Saturday, August 9, 2008

Opening Night

"A plain with no herd. Not even a bird. When one side is hot, the other side of the moon is not. It's just like a ride, maybe some time they'll make it a ride..." The Pixies from "All Over the World"

The nurse and I hunkered down last night with a big bowl of popcorn, two Dixie Cups of color enhancers, and watched the opening ceremonies to the Olympics. We found the show, at least the first part, extraordinary. And it got us talking about some of the weirdness.

Saudia Arabias team is made up entirely of men, women are not allowed to drive and must obtain permission of a male guardian to work or travel. Meanwhile the United Arab Emirates had women on the team for the first time, though they were the daughters of the countries prime minister. What a world, huh?

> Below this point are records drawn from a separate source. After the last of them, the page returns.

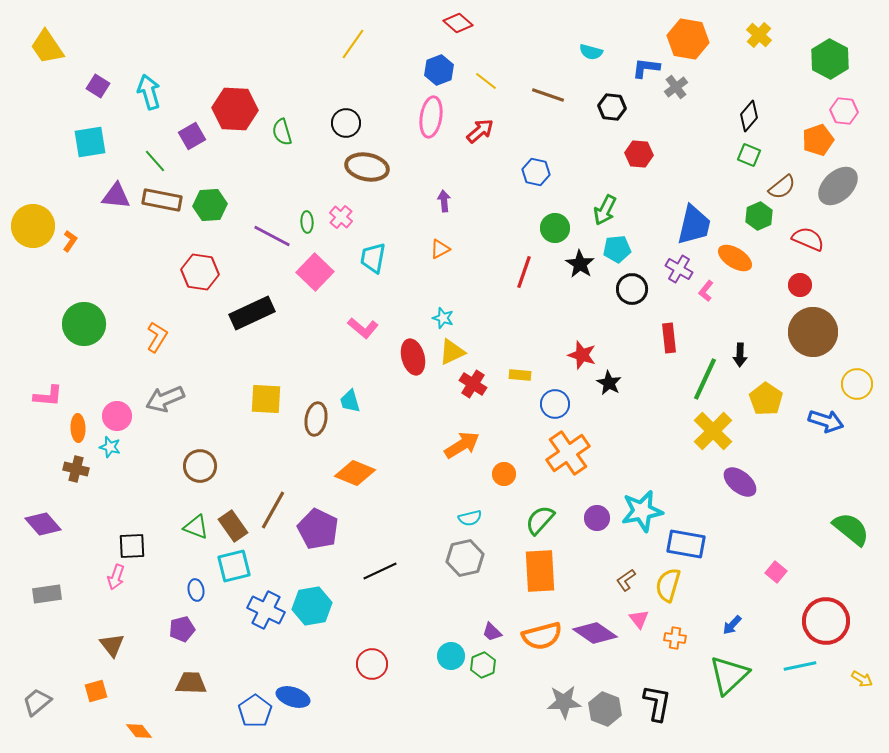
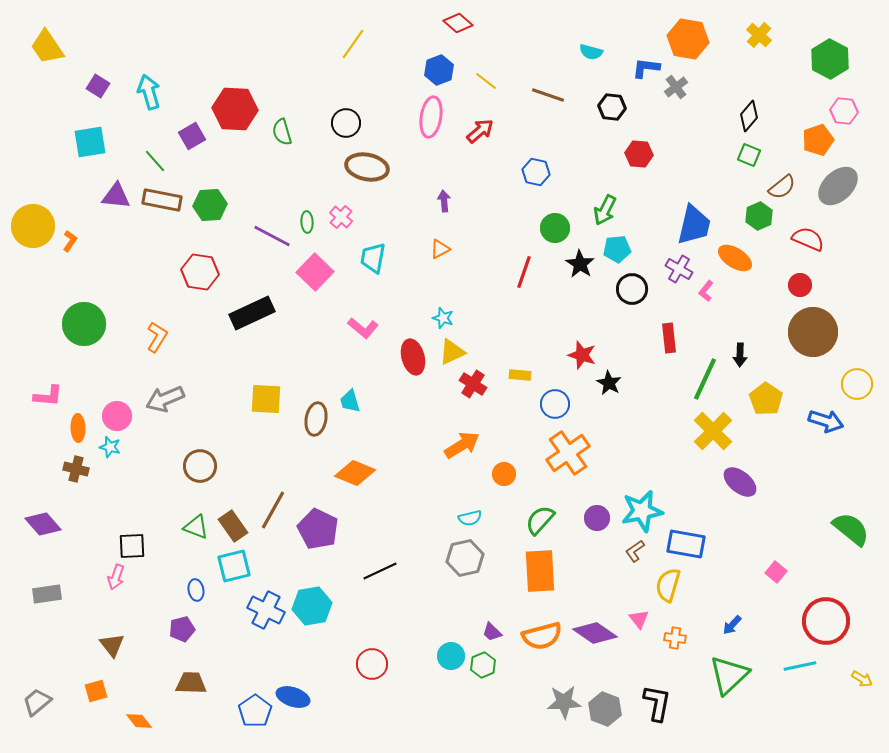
brown L-shape at (626, 580): moved 9 px right, 29 px up
orange diamond at (139, 731): moved 10 px up
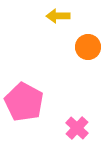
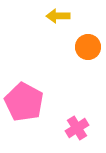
pink cross: rotated 15 degrees clockwise
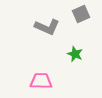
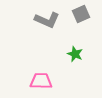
gray L-shape: moved 7 px up
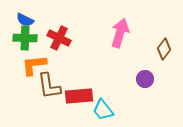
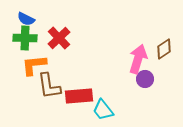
blue semicircle: moved 1 px right, 1 px up
pink arrow: moved 18 px right, 26 px down
red cross: rotated 20 degrees clockwise
brown diamond: rotated 20 degrees clockwise
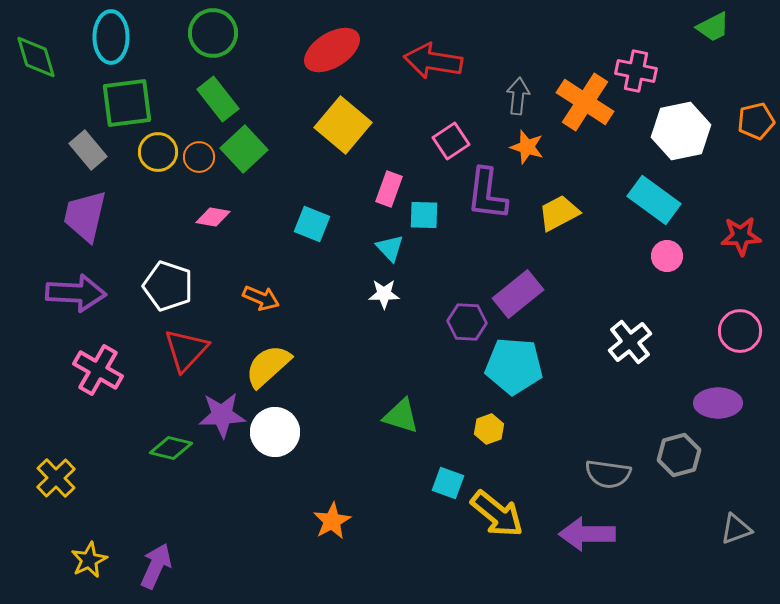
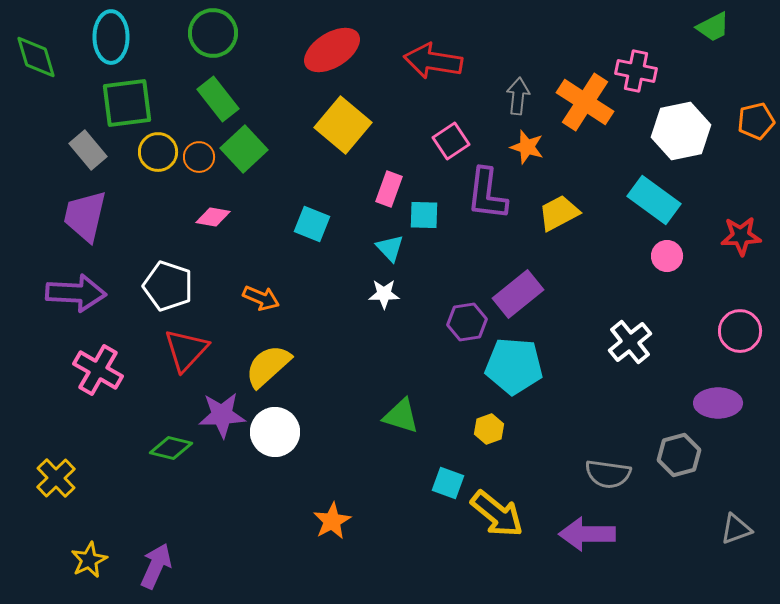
purple hexagon at (467, 322): rotated 12 degrees counterclockwise
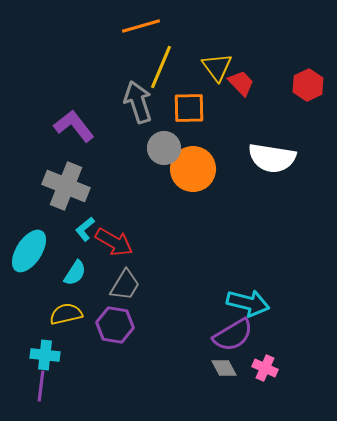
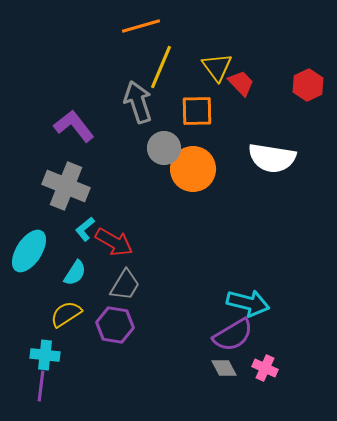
orange square: moved 8 px right, 3 px down
yellow semicircle: rotated 20 degrees counterclockwise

The entire population of the country of Andorra would fit inside the beautiful stadium the ceremonies were held in, named the Birds Nest. With the entire Andorran population seated, there would still be 18,000 empty seats. Rhode Island would beat the crap out of them in Risk.

The team from Jordan had more women then men, 4-3. And the girls were really hot. I guess they are in the bikini competition, wait, what do you mean it's called Women's Beach Volleyball, I just want to watch them tan. Damn it. Stupid competition rules.

Guam had the largest competitor at 6'0", 399. One of the largest Olympians to compete ever, and the dude does Judo. I gotta see that.

If the teams from Oman and Aruba fought it would be a tag team event. 2 athletes each. Let's get that tag team match underway.

The Jamaican team should not be tested for weed as pot is not a performance enhancing drug, that is unless Hot Dog eating is now an Olympic event, in which case, I have been training for years, watch out London 2012.

The Latverians were not lead in by Dr. Doom as was expected, what, oh Latvia, never mind.

Great Britain brought a delegation of 324 athletes and not a straight tooth amongst the group.

How many Polish athletes does it take to carry a flag? You write the punchline.

The Puerto Ricans showed up in one car. It broke down twice.

The United States had more athletes competing than some island nations had citizens. If we could just export some of our less attractive athletes to those sunny climate zones, they would fair far better in the games, and we would be rid of the WNBA, but on second thought, no, let's just kick some ass.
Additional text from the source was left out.